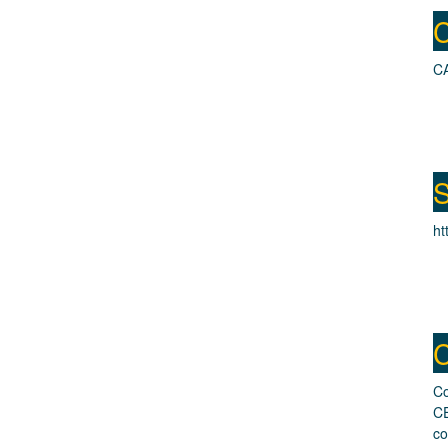
C
CA
S
ht
C
Co
CE
co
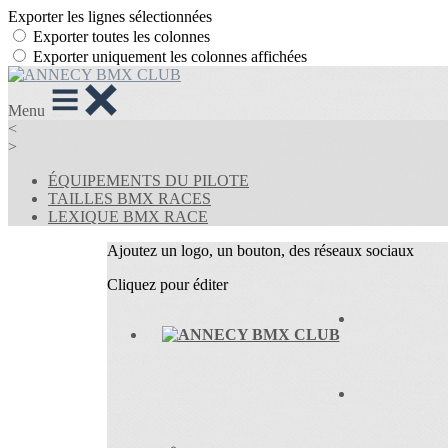
Exporter les lignes sélectionnées
Exporter toutes les colonnes
Exporter uniquement les colonnes affichées
Menu
<
>
ÉQUIPEMENTS DU PILOTE
TAILLES BMX RACES
LEXIQUE BMX RACE
Ajoutez un logo, un bouton, des réseaux sociaux
Cliquez pour éditer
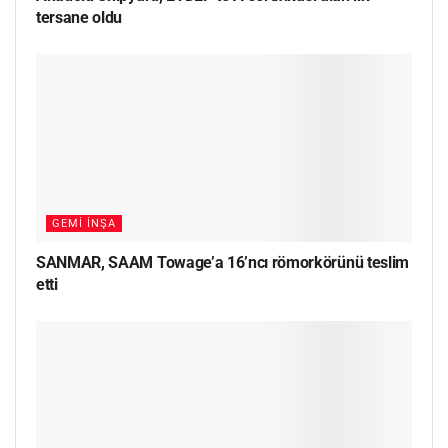
tersane oldu
GEMI İNŞA
SANMAR, SAAM Towage’a 16’ncı römorkörünü teslim
etti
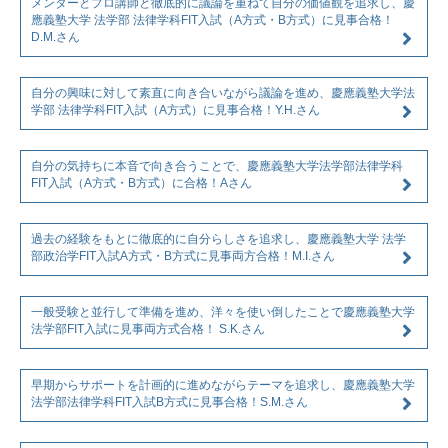
メンターとプロ講師と徹底的に議論を重ねて自分の価値観を追求し、慶
應義塾大学 法学部 法律学科FIT入試（A方式・B方式）に見事合格！
D.M.さん
自分の興味に対して素直に向き合いながら議論を進め、慶應義塾大学法
学部 法律学科FIT入試（A方式）に見事合格！Y.H.さん
自分の気持ちに本音で向き合うことで、慶應義塾大学法学部法律学科
FIT入試（A方式・B方式）に合格！Aさん
過去の経験をもとに徹底的に自分らしさを追求し、慶應義塾大学 法学
部政治学FIT入試A方式・B方式に見事両方合格！M.I.さん
一般受験と並行して準備を進め、洋々を使い倒したことで慶應義塾大学
法学部FIT入試に見事両方式合格！ S.K.さん
早期からサポートを計画的に進めながらテーマを追求し、慶應義塾大学
法学部法律学科FIT入試B方式に見事合格！S.M.さん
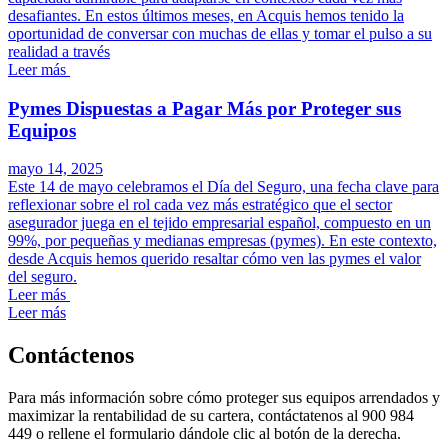
desafiantes. En estos últimos meses, en Acquis hemos tenido la
oportunidad de conversar con muchas de ellas y tomar el pulso a su
realidad a través
Leer más
Pymes Dispuestas a Pagar Más por Proteger sus
Equipos
mayo 14, 2025
Este 14 de mayo celebramos el Día del Seguro, una fecha clave para
reflexionar sobre el rol cada vez más estratégico que el sector
asegurador juega en el tejido empresarial español, compuesto en un
99%, por pequeñas y medianas empresas (pymes). En este contexto,
desde Acquis hemos querido resaltar cómo ven las pymes el valor
del seguro.
Leer más
Leer más
Contáctenos
Para más información sobre cómo proteger sus equipos arrendados y
maximizar la rentabilidad de su cartera, contáctatenos al 900 984
449 o rellene el formulario dándole clic al botón de la derecha.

DIRECTIONS:
Would you copy each line of the records that contains "hemos"?

RESPONSE FOR THIS EXERCISE:
desafiantes. En estos últimos meses, en Acquis hemos tenido la
desde Acquis hemos querido resaltar cómo ven las pymes el valor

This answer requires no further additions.